Task brief →
Write out every line below that contains "Bouchet".

Start of Block

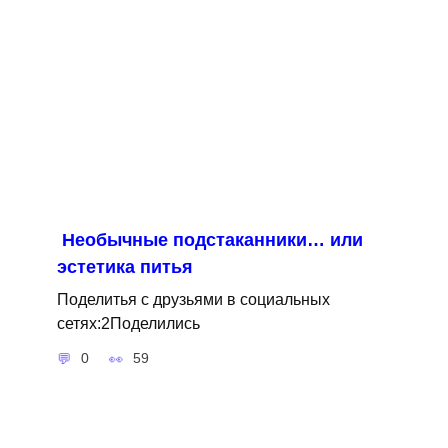
Необычные подстаканники… или
эстетика питья
Поделитья с друзьями в социальных
сетях:2Поделились
0
59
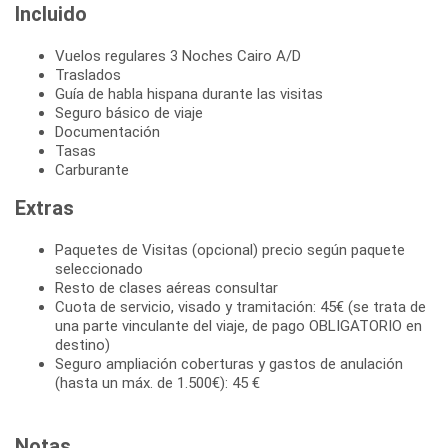
Incluido
Vuelos regulares 3 Noches Cairo A/D
Traslados
Guía de habla hispana durante las visitas
Seguro básico de viaje
Documentación
Tasas
Carburante
Extras
Paquetes de Visitas (opcional) precio según paquete
seleccionado
Resto de clases aéreas consultar
Cuota de servicio, visado y tramitación: 45€ (se trata de
una parte vinculante del viaje, de pago OBLIGATORIO en
destino)
Seguro ampliación coberturas y gastos de anulación
(hasta un máx. de 1.500€): 45 €
Notas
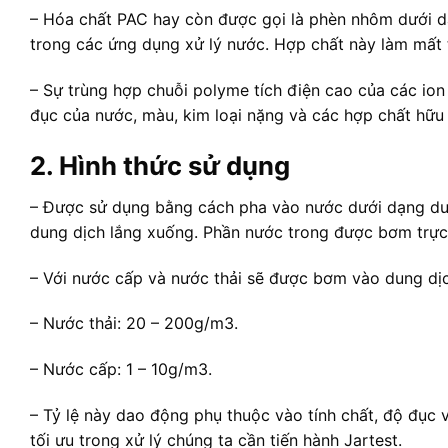
– Hóa chất PAC hay còn được gọi là phèn nhôm dưới dạ
trong các ứng dụng xử lý nước. Hợp chất này làm mất tí
– Sự trùng hợp chuỗi polyme tích điện cao của các ion
đục của nước, màu, kim loại nặng và các hợp chất hữu c
2. Hình thức sử dụng
– Được sử dụng bằng cách pha vào nước dưới dạng dun
dung dịch lắng xuống. Phần nước trong được bơm trực 
– Với nước cấp và nước thải sẽ được bơm vào dung dị
– Nước thải: 20 – 200g/m3.
– Nước cấp: 1 – 10g/m3.
– Tỷ lệ này dao động phụ thuộc vào tính chất, độ đục 
tối ưu trong xử lý chúng ta cần tiến hành Jartest.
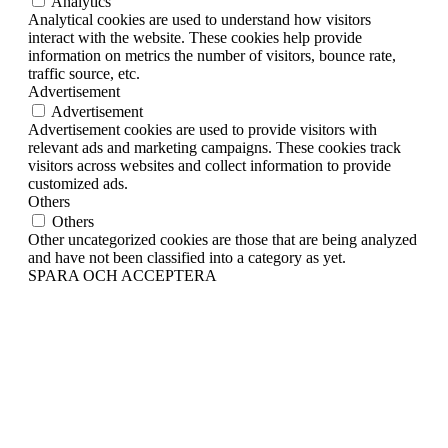
Analytics
Analytical cookies are used to understand how visitors
interact with the website. These cookies help provide
information on metrics the number of visitors, bounce rate,
traffic source, etc.
Advertisement
Advertisement
Advertisement cookies are used to provide visitors with
relevant ads and marketing campaigns. These cookies track
visitors across websites and collect information to provide
customized ads.
Others
Others
Other uncategorized cookies are those that are being analyzed
and have not been classified into a category as yet.
SPARA OCH ACCEPTERA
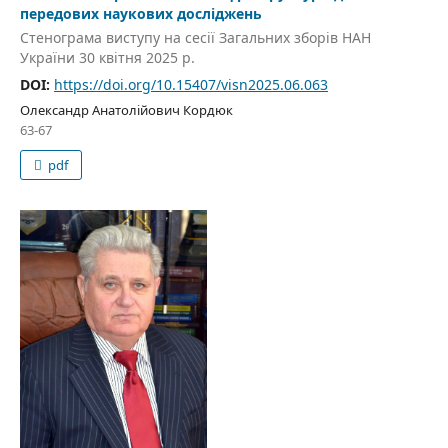
передових наукових досліджень
Стенограма виступу на сесії Загальних зборів НАН
України 30 квітня 2025 р.
DOI:
https://doi.org/10.15407/visn2025.06.063
Олександр Анатолійович Кордюк
63-67
pdf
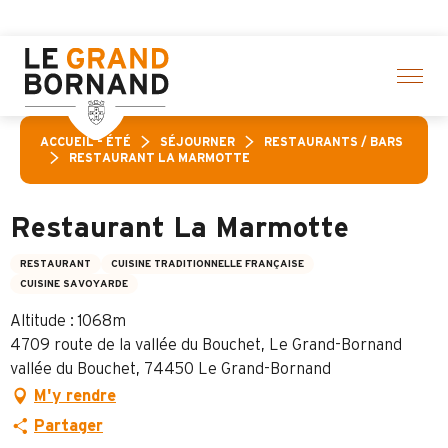
Aller
élection d’activités ! > cliquez ici
au
contenu
principal
ACCUEIL – ÉTÉ
SÉJOURNER
RESTAURANTS / BARS
RESTAURANT LA MARMOTTE
Restaurant La Marmotte
RESTAURANT
CUISINE TRADITIONNELLE FRANÇAISE
CUISINE SAVOYARDE
Altitude : 1068m
4709 route de la vallée du Bouchet, Le Grand-Bornand
vallée du Bouchet, 74450 Le Grand-Bornand
M'y rendre
Partager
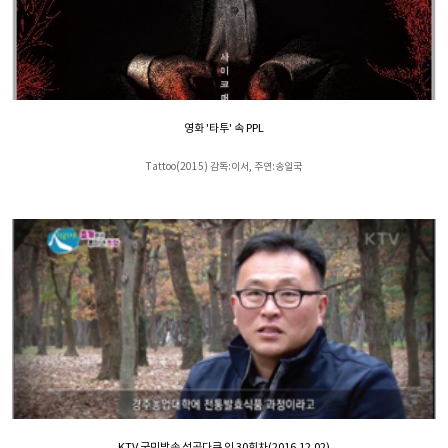
영화 '타투' 속 PPL
Tattoo(2015) 감독:이서, 주연:송일국
KTV 국민방송 성공다큐 인 30회차(2016.12.02)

End of Block

Task response →
4709 route de la vallée du Bouchet, Le Grand-Bornand
vallée du Bouchet, 74450 Le Grand-Bornand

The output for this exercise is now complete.